Nel paese ci sono state manifestazioni di cordoglio, rabbia, sgomento, incredulità, dispiacere per una vita di 21 anni stroncata in modo assurdo e immotivato.

Ed é giusto che sia così.

Il 5 novembre scorso sono morte cinque persone sul lavoro.
Sono morti 5 padri/madri di famiglia per il lavoro e gran parte dell'Italia non se ne accorta nemmeno.

Perchè "é normale"?
Perchè "a qualcuno può accadere"?
Perchè "son cose che succedono"?
Rispondi Autore: Paolo67 - likes: 0
15/11/2007 (13:33)
Non posso non condividere le considerazioni attinenti all'importanza della vita ed alla gravità della morte. Non capisco però perché certe morti siano più gravi di altre.
Quante persone muoiono sulla strada ogni giorno! Quanti sono gli incidenti mortali non sul posto di lavoro. Sono morti violente (ossia per cause non naturali) che per principio sarebbero evitabili. Perché certe si devono ritenere degne di maggiore attenzione: mi riferisco sia alle morti sul lavoro che a quella del tifoso. Se lo stesso tifoso fosse morto attraversando la strada o in un incidente in macchina o cascando dalla scala in casa, forse ci sarebbe stato un trafiletto a pagina 35 su qualche quotidiano. Cosa vuol dire, che in quel caso il dramma della morte sarebbe stato minore ? Madre e padre sarebbero meno addolorati se il proprio figlio morisse in un incidente stradale anziché sul lavoro ? O forse è più facile arrabbiarsi con il singolo poliziotto ! E' più difficile chiedere allo stato di intervenire per migliorare la sicurezza delle strade (andate a vedere quanti morti all'anno ci sono) o continuare ad affrontare la sicurezza sul lavoro solo facendo leggi che aumentano le sanzioni penali e la burocrazia ? Per chiamare un elettricista per un lavoretto di mezza giornata in azienda pensate a quanti inutili documenti bisogna preparare.
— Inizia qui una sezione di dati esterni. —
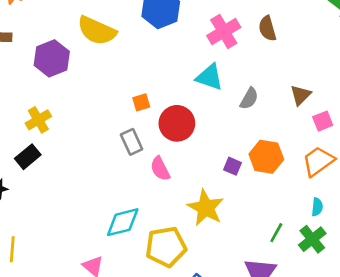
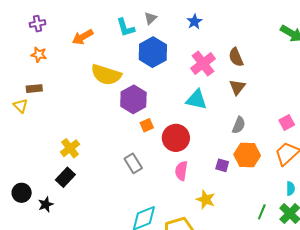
purple hexagon: (52, 58) -> (133, 99), moved
brown triangle: (301, 95) -> (237, 87), moved
gray semicircle: (249, 99) -> (239, 125), moved
gray rectangle: (132, 142) -> (133, 163), moved
pink semicircle: (160, 169) -> (181, 171), moved, turned 42
yellow star: (206, 208) -> (206, 200), size x0.7

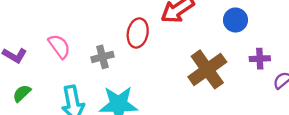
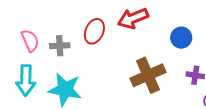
pink semicircle: (59, 46) -> (30, 41), moved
Ogni volta che si ridurrà la morte di una sola persona sarà un successo, ma è un processo che deve essere affrontato con metodo, lavorando sulla prevenzione e non con la logica sensazionalistica dei media che fanno fare un mare di leggi stupide ed inutili a politici che le fanno per avere il consenso del popolo (vedi 123/2007). Dovremmo lavorare sulla prevenzione e non doverci districarsi in un mare legislativo (sulla sicurezza) inutile ed in cui ogni legge complica lo stato già esistente. Ma il messaggio resta quello di stare attenti a non farci prendere da inutili sensazionalismi che creano ancora più danni di quelli che ci sono e che andrebbero affrontati con metodo e rigore e non seguendo le emozioni di giornali e TV.